The role of governmental and non-governmental organizations (NGOs) in supporting the cashew industry is pivotal. Policies that encourage investment in infrastructure, provide access to finance for smallholders, and promote research and development in agricultural techniques can help sustain the industry’s growth. NGOs also play a crucial role in advocating for fair labor practices and environmental conservation, ensuring that the cashew industry progresses in a way that is beneficial for all stakeholders involved.


As we have seen throughout this exploration of the cashew industry in Cambodia, the sector represents not just an agricultural success story but also a multifaceted challenge that intertwines economic, social, and environmental threads. The industry has certainly come a long way from its modest beginnings, growing into a significant component of Cambodia’s economy and providing essential income for countless rural families.

However, the journey is far from over. The cashew industry stands at a crossroads where the path forward must be carefully navigated to ensure sustainable growth. This includes tackling the ongoing issues of labor conditions, enhancing the environmental sustainability of cultivation practices, and embracing technological innovations that can make cashew processing more efficient and less hazardous.

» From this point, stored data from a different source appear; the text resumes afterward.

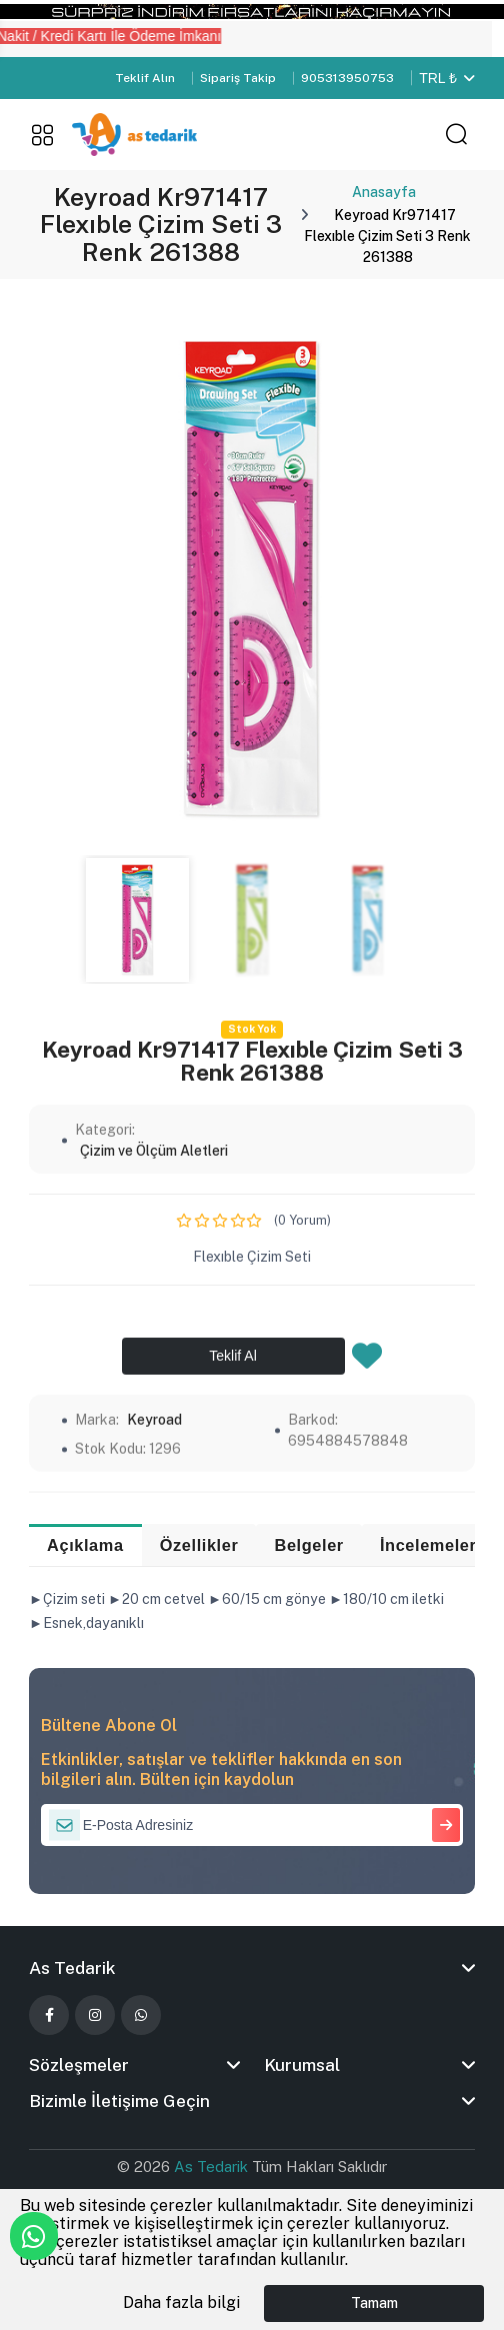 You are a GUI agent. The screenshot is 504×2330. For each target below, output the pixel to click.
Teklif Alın (145, 78)
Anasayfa (384, 192)
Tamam (374, 2302)
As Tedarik (213, 2168)
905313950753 (347, 78)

The potential for growth and improvement is vast. With appropriate support from both the government and international partners, the industry can continue to expand in a way that benefits all parties involved. This could involve more investments in local processing facilities to keep more of the value chain within the country, which would not only boost the economy but also create more skilled jobs for locals.

Moreover, fostering a culture of innovation and sustainability could place Cambodia at the forefront of the global cashew industry, setting a benchmark for others to follow. By investing in research and development and adopting best practices from around the world, Cambodia can enhance both the quantity and quality of its cashew production.

In conclusion, the cashew industry in Cambodia offers a window into the broader challenges and opportunities facing the agricultural sector in developing countries. It exemplifies how a commodity can be both a source of livelihood and a catalyst for broader economic and social development. As stakeholders continue to work towards more sustainable and equitable practices, the cashew industry is poised not only to grow but to thrive, setting a sustainable path forward for generations to come.